Acclaimed novelist Walter Mosley spins a different yarn in Workin' on the Chain Gang
, imploring citizens to solve the social, economic, racial, and political crimes of late-20th-century civilization. Mosley takes aim at the average American's feelings of disempowerment and--while he is quick to point out the role race plays--he also states: "The problem facing Americans today does not originate from racial conflict. The problem is the enslavement of a whole nation to the rather small and insignificant goals of the few who own (or control) almost everything." Mosley covers a lot of ground--from Plato's Republic
to his own bid for the presidency--but through it all, his faith rests in the individual to change the world through changing his or her own world; he cites as an example his creative powers as a writer to turn fiction into reality.

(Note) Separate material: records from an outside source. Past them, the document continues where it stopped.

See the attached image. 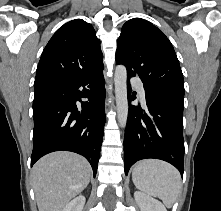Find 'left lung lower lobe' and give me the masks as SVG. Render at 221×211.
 I'll return each instance as SVG.
<instances>
[{
  "label": "left lung lower lobe",
  "mask_w": 221,
  "mask_h": 211,
  "mask_svg": "<svg viewBox=\"0 0 221 211\" xmlns=\"http://www.w3.org/2000/svg\"><path fill=\"white\" fill-rule=\"evenodd\" d=\"M127 73L128 101L131 95ZM146 111L129 104L124 137V166L127 174L130 167L141 159L155 158L174 165L183 177L184 139L183 108L184 94L176 91L150 89L144 85Z\"/></svg>",
  "instance_id": "left-lung-lower-lobe-1"
}]
</instances>
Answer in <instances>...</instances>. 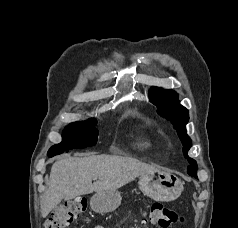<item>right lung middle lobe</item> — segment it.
Returning a JSON list of instances; mask_svg holds the SVG:
<instances>
[{"instance_id":"1","label":"right lung middle lobe","mask_w":238,"mask_h":228,"mask_svg":"<svg viewBox=\"0 0 238 228\" xmlns=\"http://www.w3.org/2000/svg\"><path fill=\"white\" fill-rule=\"evenodd\" d=\"M96 120L74 122L63 131L62 142L52 146L48 155H58L71 149L94 146L98 140V130L94 127Z\"/></svg>"}]
</instances>
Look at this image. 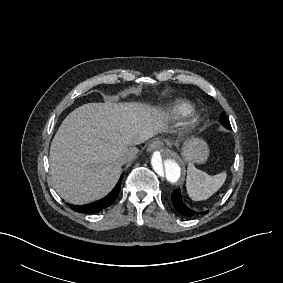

Mosley calls for us to "recognize some of the restraints placed on us by the organization of labor and popular culture, then to see, from a calm place, that there might be a world in our hearts that we would like to realize, first by speaking out, then by shouting out, and finally by action." --Eugene Holley Jr.
From Publishers Weekly
Mosley, the author of the popular and critically acclaimed Easy Rawlins mystery series and other novels, issues an ardent manifesto that addresses the political and economic "chains that define our range of motion and our ability to reach for the higher goals" under capitalism, and argues that these "chains might be more recognizable in the black experience, but they restrain us all." Pointing out how "history, economics, self-image, the media, politics and our misuse of technology" limit us, Mosley boldly calls for an aggressive reevaluation of how public information, social life, work and identity are constructed in the United States, invoking a simple axiom: "What we need is a reexamination of the people and their needs." While he claims not to be specifically advocating socialism, he targets an economic system that values corporate profits over the lives and well-being of workers as the main source of psychic and physical pain and ill health in our society. His evaluation of U.S. politics is harsh ("What kind of democracy gives you two candidates who represent less than 5 percent of the population?"), but his message is idealistic, even utopian in its simplicity. In the end, Mosley urges his readers to take responsibility for their own lives and to use their imaginations to envision a new world: "The only way out is to be crazy, to imagine the impossible... to say what it is you want." Less a rigorous political proposal than a cri de coeur against the stifling of the human spirit, Mosley's short book is a bracing and provocative declaration of intellectual and political independence. (Jan.)